From the point of view of the load test, I am impersonating a user talking to the bot. Alongside testig the performance of the bot (how fast it replies), I also want to make sure that it replies with the correct answer for a given question under heavy load. To do this, the flow looks like this:

  1. I POST a request to the bot’s endpoint, passing the webhook URL of my local webserver (running on the same machine I run the load tests from) in the request’s body alongside the user’s message.

  2. The bot processes the incoming message, creates one or more replies, then sends one or more POST requests, each containing a separate reply, to the webhook URL received in step 1.

  3. The bot responds to the POST request received in step 1 with 200, signaling that it has finished processing the user’s message.

So as part of the load tests, I have to verify not just that the bot replies with 200 at the end, when it finished processing the incoming message and replied to it, but I also want to validate the content of it’s replies (what it sends back to my local webserver’s endpoint as POST requests before replying with 200 to my own request) to see if it answered correctly.

How can I load test such a scenario with k6?

Currently I am using JMeter and this plugin to do this.

Hi @peterbozso, welcome to the community forum and sorry for the slow response.
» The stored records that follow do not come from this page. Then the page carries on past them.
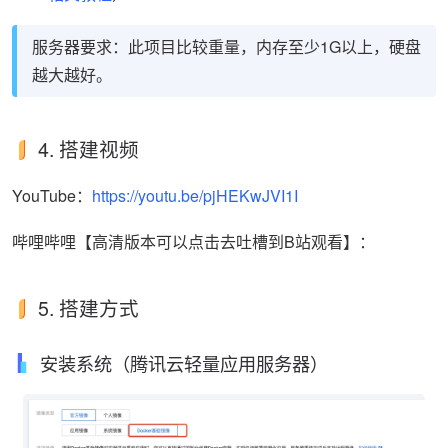
服务器要求：此项目比较重量，内存至少1G以上，硬盘
越大越好。
4. 搭建视频
YouTube：
https://youtu.be/pjHEKwJVI1I
哔哩哔哩【高清版本可以点击去吐槽到B站观看】：
5. 搭建方式
安装系统（腾讯云轻量应用服务器）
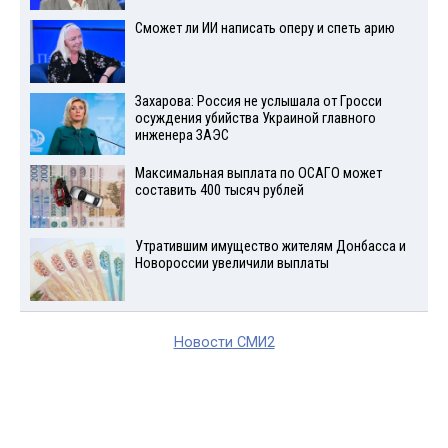
Сможет ли ИИ написать оперу и спеть арию
Захарова: Россия не услышала от Гросси
осуждения убийства Украиной главного
инженера ЗАЭС
Максимальная выплата по ОСАГО может
составить 400 тысяч рублей
Утратившим имущество жителям Донбасса и
Новороссии увеличили выплаты
Новости СМИ2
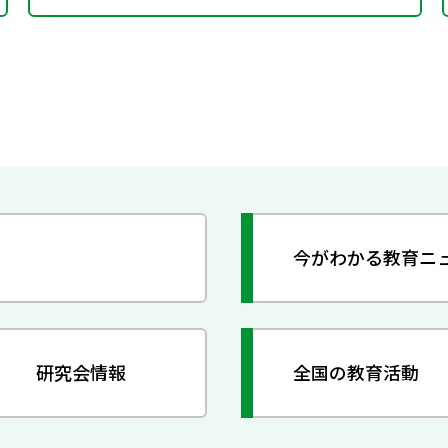
今がわかる教育ニ
研究会情報
全国の教育活動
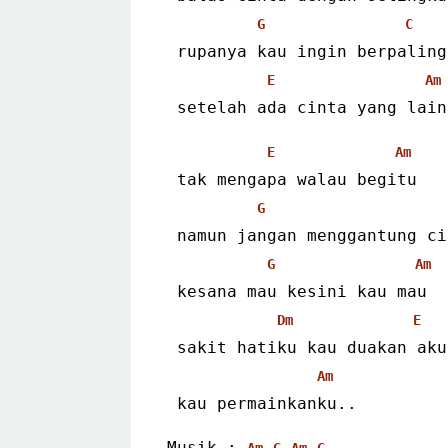
G
C
 rupanya kau ingin berpaling
E
Am
 setelah ada cinta yang lain
E
Am
 tak mengapa walau begitu
G
 namun jangan menggantung c
G
Am
 kesana mau kesini kau mau
Dm
E
 sakit hatiku kau duakan aku
Am
 kau permainkanku..
Musik : 
Am
G
Am
G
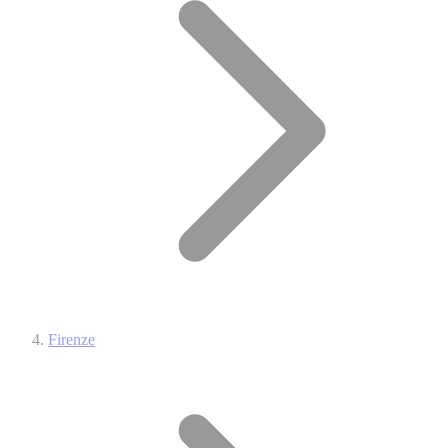
Firenze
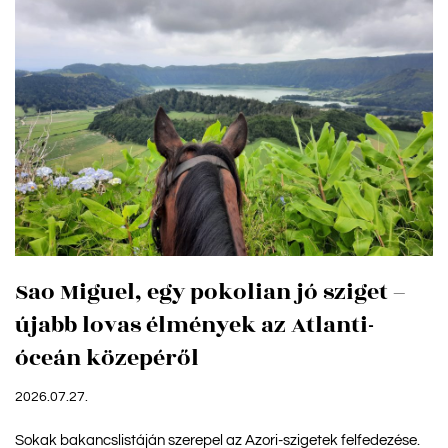
Sao Miguel, egy pokolian jó sziget –
újabb lovas élmények az Atlanti-
óceán közepéről
2026.07.27.
Sokak bakancslistáján szerepel az Azori-szigetek felfedezése.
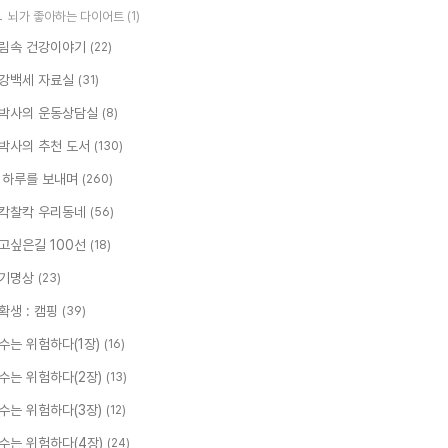
뇌가 좋아하는 다이어트
(1)
림속 건강이야기
(22)
강백세 자료실
(31)
박사의 운동상담실
(8)
박사의 추천 도서
(130)
 하루를 보내며
(260)
칵찰칵 우리동네
(56)
고싶은길 100선
(18)
기명상
(23)
확생 : 캠핑
(39)
수는 위험하다(1장)
(16)
수는 위험하다(2장)
(13)
수는 위험하다(3장)
(12)
수는 위험하다(4장)
(24)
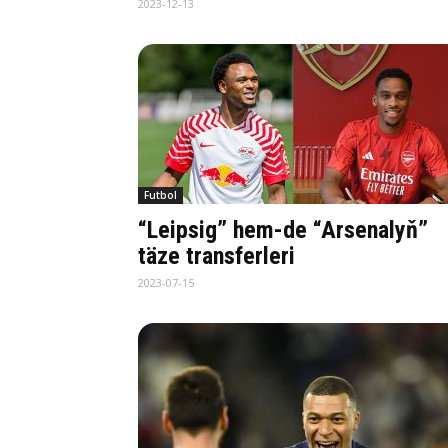
2023-12-13
Futbol
“Leipsig” hem-de “Arsenalyň”
täze transferleri
2023-07-15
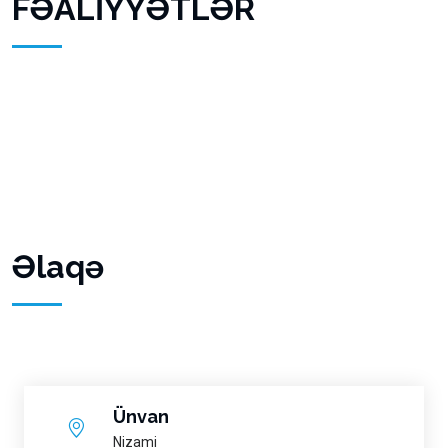
FƏALİYYƏTLƏR
Əlaqə
Ünvan
Nizami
There has been no change. You will need to:

  1. have an http server running in k6, which is currently not supported and will likely need async/await support. But I guess you can use the very new and experimental extensions support in k6 through xk6 and write an extension in golang to do that. I have no idea what the API for that needs to look like, but arguably you can hardcode your needs in the golang extensions :man_shrugging:. List of other extensions as examples as the documentation is a WIP.
  2. Have your server where the endpoint is have another endpoint that you can poll or something to check that everything went okay.